Somewhere in between directing installments of the Resident Evil franchise and producing Asylum-esque features, Paul W.S. Anderson found the time to churn out Pompeii. Now this isn’t the type of film that is going to win any awards – let us not fool ourselves here. I don’t think anyone in the cast, crew, or audience ever thought that, but what I don’t understand is exactly what it is trying to accomplish. Pompeii doesn’t know whether it is an action flick, a love story, or another disaster movie and to be honest it is a bit distracting. The film suffers dearly for attempting to cram too much stuff in too little time and that is with a 105 minute runtime.
Anderson opens with our Hero, Kit Harrington of Game of Thrones, witnessing his family and people being murdered at the behest of Senator Corvus – played by Kiefer Sutherland no less. Being the only surviving member of his people he takes to the countryside where he is eventually captured and sold into slavery. After a 17 year jump in time, it is apparent that our hero, Milo, has become some sort of invincible super gladiator who is eventually sent to Pompeii to fight in a larger market. Along the way he meets Lady Cassia (Sucker Punch‘s Emily Browning) who falls in love after watching the Hero perform perhaps the most romantic gesture of its time – the snapping of her horse’s neck in a mercy killing.
For the next 45 minutes we are introduced to a host of nameless gladiators who serve only as fodder. The story’s narrative takes a turn when Senator Corvus comes to Pompeii on Roman business – man who saw that one coming? Can you guess what comes next?
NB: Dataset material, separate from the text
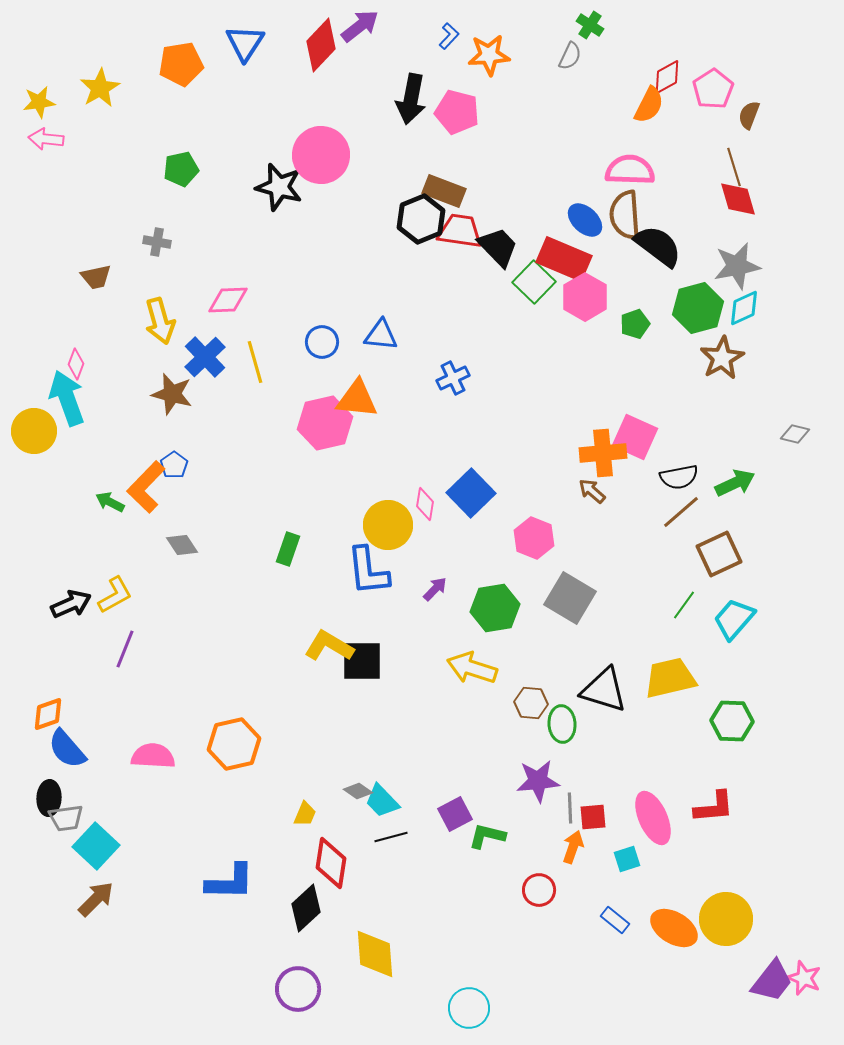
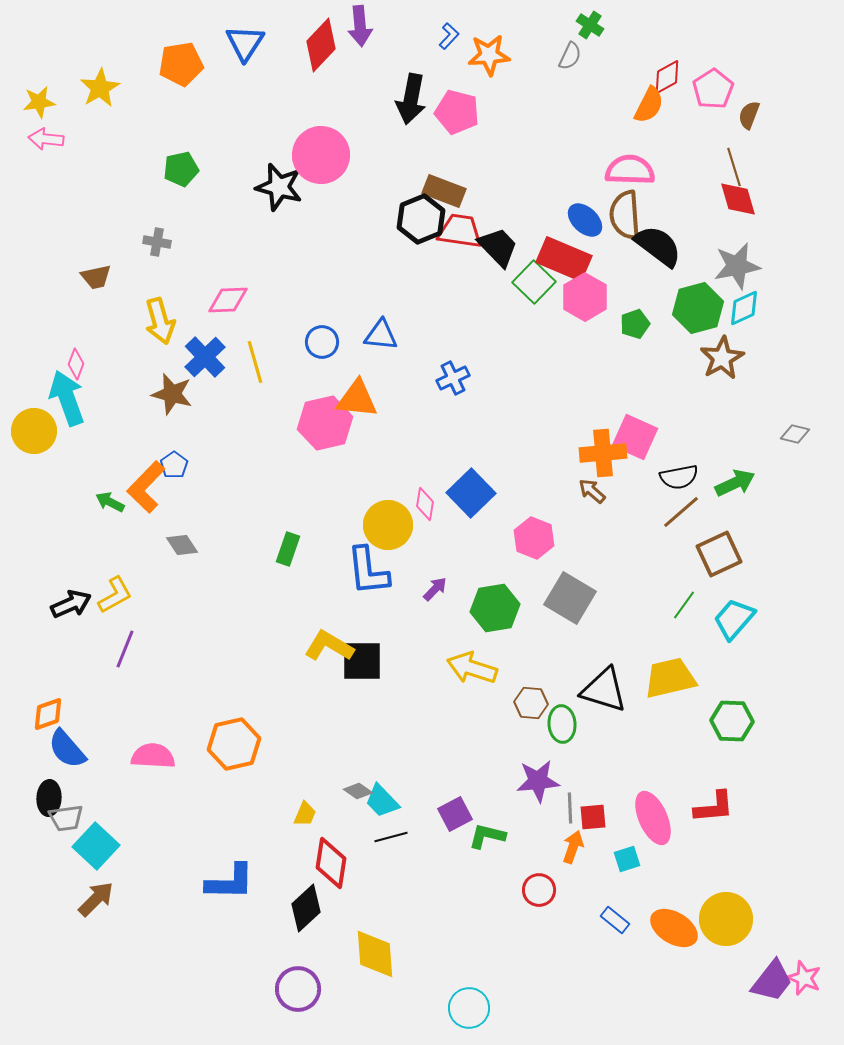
purple arrow at (360, 26): rotated 123 degrees clockwise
The ensuing love story between Harrington and Browning’s character develops so fast that I am almost positive that the Hero’s name, which is a point of bonding between Harrington and co-star Adewale Akinnuote-Agbaje the Champion of Pompeii, is never actually spoken to Cassia. And then before you know it… Spoiler Alert: The volcano erupts.
While this is what most of the action is focused on in the third act it actually works against Pompeii. The plot already had two dominate narratives jockeying for space before that dang volcano blew. Between the hasty love story and the shallow Good vs. Evil – Corvus vs. the Hero, threads there wasn’t really much room for anything else. Not to mention a good chunk of time is devoted to racking up the body count, though with the PG-13 stamp the action is not satisfying enough for ultra-violent fans to get their fix. With a few CGI’d scenes of the destruction and an unsatisfying chase scene to usher in the final battle, Pompeii falls victim to its own pace.
But none of this bothers me. Pompeii is simply a movie – not a film or a piece of cinema – just a movie. The type most people will watch once and then never again, to be forgotten among the mess of a Netflix queue. There are no expectations with entertainment like this. Pompeii never takes itself seriously and never pretends to masquerade as something it is not. There are no airs or pretension around going to see Pompeii – it is a popcorn flick, it will leave the radar as fast as it came in. If you caught a matinee you’d forget you’d seen it by bedtime.